Aim of the task
The answer is the exact text of every line from the one that contains "Und das tut sie" to the final line of the entries below, with pictures left out.

Excerpted records
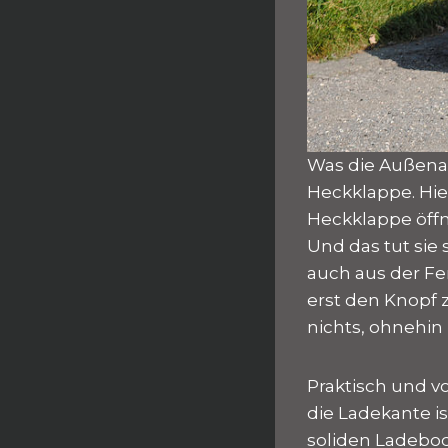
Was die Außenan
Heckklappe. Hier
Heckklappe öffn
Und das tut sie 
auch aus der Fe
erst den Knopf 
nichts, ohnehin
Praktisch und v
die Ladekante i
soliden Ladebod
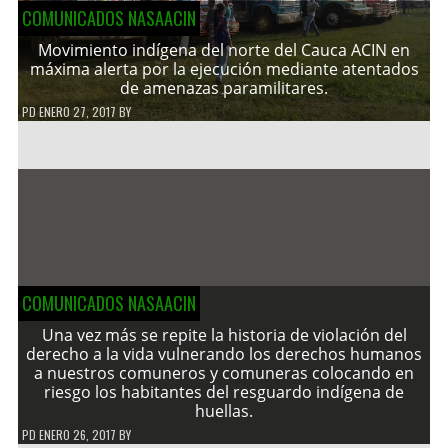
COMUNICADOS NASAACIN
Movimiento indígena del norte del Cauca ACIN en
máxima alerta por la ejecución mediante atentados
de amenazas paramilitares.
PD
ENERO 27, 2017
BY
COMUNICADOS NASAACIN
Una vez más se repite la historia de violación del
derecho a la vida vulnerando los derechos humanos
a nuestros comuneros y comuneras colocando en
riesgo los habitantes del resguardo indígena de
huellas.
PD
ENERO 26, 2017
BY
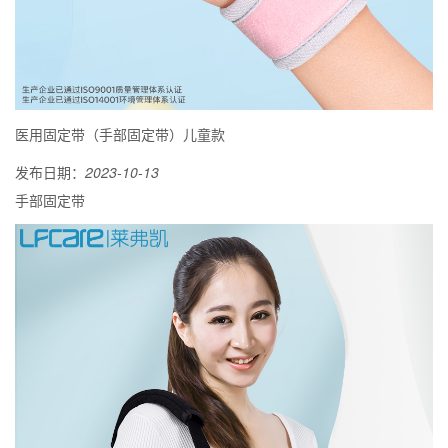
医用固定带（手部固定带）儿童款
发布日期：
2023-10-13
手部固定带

Exercise response
Und das tut sie 
auch aus der Fe
erst den Knopf 
nichts, ohnehin
Praktisch und v
die Ladekante i
soliden Ladebod
COMUNICADOS NASAACIN
Movimiento indígena del norte del Cauca ACIN en
máxima alerta por la ejecución mediante atentados
de amenazas paramilitares.
PD
ENERO 27, 2017
BY
COMUNICADOS NASAACIN
Una vez más se repite la historia de violación del
derecho a la vida vulnerando los derechos humanos
a nuestros comuneros y comuneras colocando en
riesgo los habitantes del resguardo indígena de
huellas.
PD
ENERO 26, 2017
BY
医用固定带（手部固定带）儿童款
发布日期：
2023-10-13
手部固定带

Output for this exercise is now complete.